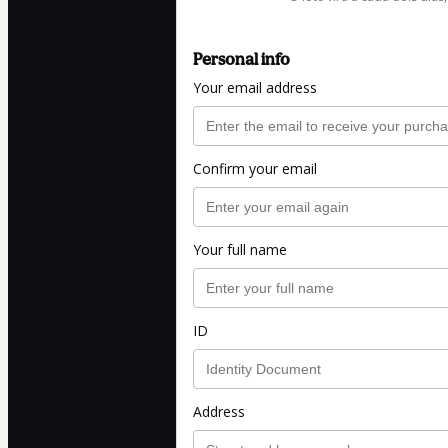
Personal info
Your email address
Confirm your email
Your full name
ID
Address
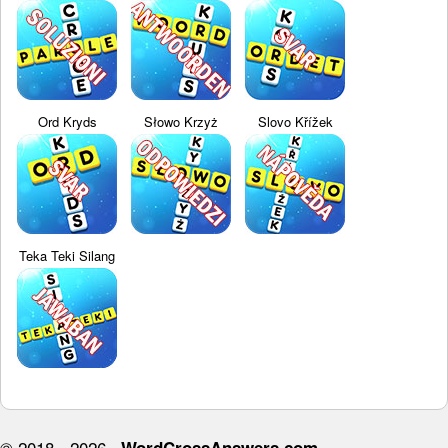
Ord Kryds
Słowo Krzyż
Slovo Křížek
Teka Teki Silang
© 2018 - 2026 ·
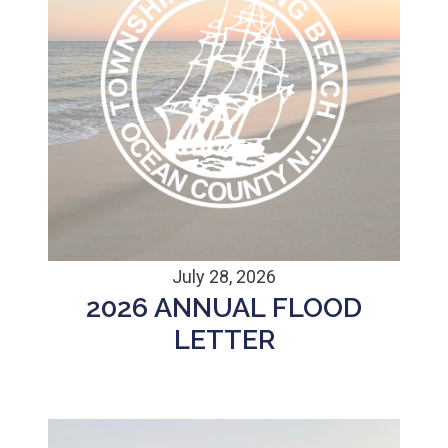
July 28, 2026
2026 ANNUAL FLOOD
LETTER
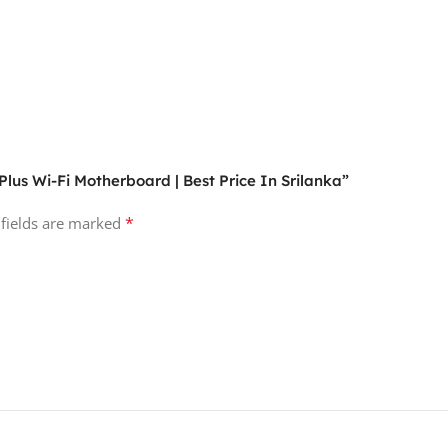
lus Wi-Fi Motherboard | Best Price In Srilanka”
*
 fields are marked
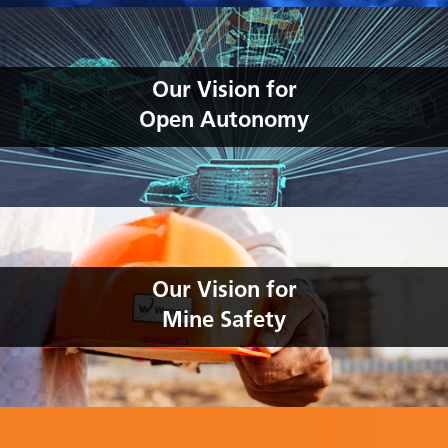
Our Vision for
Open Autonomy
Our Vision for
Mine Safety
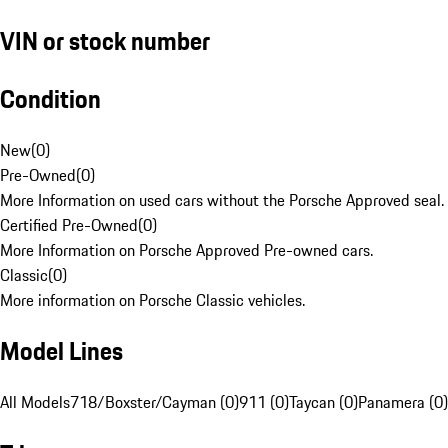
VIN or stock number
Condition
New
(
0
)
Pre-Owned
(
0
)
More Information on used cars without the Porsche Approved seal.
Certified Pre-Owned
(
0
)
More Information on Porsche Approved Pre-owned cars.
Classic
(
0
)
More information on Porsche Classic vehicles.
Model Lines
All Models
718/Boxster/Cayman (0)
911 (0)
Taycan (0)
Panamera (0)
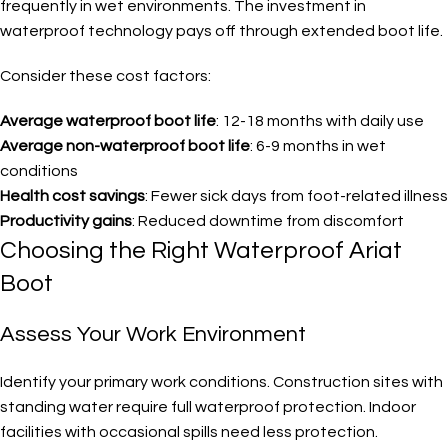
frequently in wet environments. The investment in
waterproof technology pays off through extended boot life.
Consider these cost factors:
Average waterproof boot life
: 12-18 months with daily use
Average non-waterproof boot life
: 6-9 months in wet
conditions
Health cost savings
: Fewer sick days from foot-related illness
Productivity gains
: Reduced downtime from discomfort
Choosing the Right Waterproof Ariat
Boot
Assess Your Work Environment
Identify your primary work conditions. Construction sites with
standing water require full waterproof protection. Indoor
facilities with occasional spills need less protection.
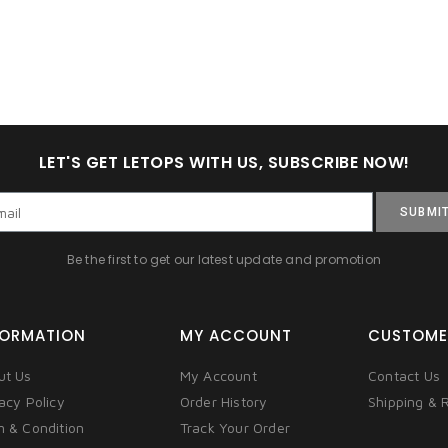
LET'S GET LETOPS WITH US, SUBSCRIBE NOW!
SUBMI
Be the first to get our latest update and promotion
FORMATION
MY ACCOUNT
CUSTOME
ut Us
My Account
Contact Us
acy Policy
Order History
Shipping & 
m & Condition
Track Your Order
-------------------------
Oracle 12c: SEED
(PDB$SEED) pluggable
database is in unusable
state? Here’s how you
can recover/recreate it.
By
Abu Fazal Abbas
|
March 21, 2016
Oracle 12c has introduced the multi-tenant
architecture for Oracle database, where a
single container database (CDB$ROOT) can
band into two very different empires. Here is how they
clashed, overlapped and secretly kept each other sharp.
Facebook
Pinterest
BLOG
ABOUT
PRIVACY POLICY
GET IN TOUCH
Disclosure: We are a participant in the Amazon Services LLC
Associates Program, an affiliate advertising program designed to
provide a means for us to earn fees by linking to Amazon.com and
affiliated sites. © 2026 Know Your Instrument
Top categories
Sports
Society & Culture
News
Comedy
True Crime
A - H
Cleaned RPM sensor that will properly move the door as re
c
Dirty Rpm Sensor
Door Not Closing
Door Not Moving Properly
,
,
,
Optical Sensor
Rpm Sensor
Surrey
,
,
-------------------------
What the exercise asks:
Please give the number of lines in the listing above where "Amazon" appears, and nothing else.

Result:
2